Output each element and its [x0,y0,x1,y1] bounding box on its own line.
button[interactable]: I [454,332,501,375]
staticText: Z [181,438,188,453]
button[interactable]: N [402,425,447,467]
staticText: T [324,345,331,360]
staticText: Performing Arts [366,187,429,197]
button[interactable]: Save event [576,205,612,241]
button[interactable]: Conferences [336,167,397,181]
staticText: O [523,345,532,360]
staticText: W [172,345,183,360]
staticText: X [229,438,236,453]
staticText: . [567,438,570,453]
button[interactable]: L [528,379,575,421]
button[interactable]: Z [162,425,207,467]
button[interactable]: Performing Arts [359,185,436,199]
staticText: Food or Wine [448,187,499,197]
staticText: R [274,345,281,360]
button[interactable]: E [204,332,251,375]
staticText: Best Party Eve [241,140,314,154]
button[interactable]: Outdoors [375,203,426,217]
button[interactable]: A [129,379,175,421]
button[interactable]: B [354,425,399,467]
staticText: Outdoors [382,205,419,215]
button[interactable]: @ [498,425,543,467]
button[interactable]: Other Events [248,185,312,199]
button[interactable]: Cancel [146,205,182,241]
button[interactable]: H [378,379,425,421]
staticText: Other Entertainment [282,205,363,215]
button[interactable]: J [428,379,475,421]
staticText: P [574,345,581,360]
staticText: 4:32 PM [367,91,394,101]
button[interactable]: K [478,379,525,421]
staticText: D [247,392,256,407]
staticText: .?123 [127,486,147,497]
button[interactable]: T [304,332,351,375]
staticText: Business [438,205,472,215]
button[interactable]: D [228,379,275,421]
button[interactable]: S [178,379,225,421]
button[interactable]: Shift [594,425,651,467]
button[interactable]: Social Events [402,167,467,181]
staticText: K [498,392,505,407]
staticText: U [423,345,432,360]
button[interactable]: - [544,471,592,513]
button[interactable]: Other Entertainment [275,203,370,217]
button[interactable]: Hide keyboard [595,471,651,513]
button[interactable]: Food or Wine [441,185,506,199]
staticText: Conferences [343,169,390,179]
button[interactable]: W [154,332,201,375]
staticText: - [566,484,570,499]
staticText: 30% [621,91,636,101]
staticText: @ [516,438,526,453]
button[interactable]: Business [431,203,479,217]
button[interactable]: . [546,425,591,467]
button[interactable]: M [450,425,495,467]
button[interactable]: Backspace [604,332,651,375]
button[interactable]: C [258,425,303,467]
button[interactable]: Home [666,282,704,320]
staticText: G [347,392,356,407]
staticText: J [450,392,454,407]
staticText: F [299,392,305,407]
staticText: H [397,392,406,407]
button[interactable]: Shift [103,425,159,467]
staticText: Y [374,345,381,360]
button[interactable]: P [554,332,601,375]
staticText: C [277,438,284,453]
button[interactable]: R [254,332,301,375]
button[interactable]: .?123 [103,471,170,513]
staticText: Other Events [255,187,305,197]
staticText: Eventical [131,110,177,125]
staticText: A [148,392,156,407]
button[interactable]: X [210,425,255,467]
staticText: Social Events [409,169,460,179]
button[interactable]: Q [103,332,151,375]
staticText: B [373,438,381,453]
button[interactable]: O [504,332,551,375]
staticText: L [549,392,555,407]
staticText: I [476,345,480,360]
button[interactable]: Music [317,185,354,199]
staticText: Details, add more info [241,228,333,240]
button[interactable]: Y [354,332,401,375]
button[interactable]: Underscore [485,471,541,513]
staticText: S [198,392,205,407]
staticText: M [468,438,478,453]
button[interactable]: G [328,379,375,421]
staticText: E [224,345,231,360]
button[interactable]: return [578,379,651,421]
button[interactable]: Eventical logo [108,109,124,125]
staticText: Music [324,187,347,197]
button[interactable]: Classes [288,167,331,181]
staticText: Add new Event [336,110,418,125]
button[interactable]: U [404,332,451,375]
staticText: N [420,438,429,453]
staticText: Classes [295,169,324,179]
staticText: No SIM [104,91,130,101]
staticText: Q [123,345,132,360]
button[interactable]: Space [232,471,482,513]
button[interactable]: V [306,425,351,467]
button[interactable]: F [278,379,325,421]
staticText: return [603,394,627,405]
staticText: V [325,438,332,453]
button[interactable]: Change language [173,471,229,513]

━━━

▶ _TASK DETAILS_
Once you find the string "Food" in a line of the records, copy that line.

▶ _EXERCISE SOLUTION_
staticText: Food or Wine [448,187,499,197]
button[interactable]: Food or Wine [441,185,506,199]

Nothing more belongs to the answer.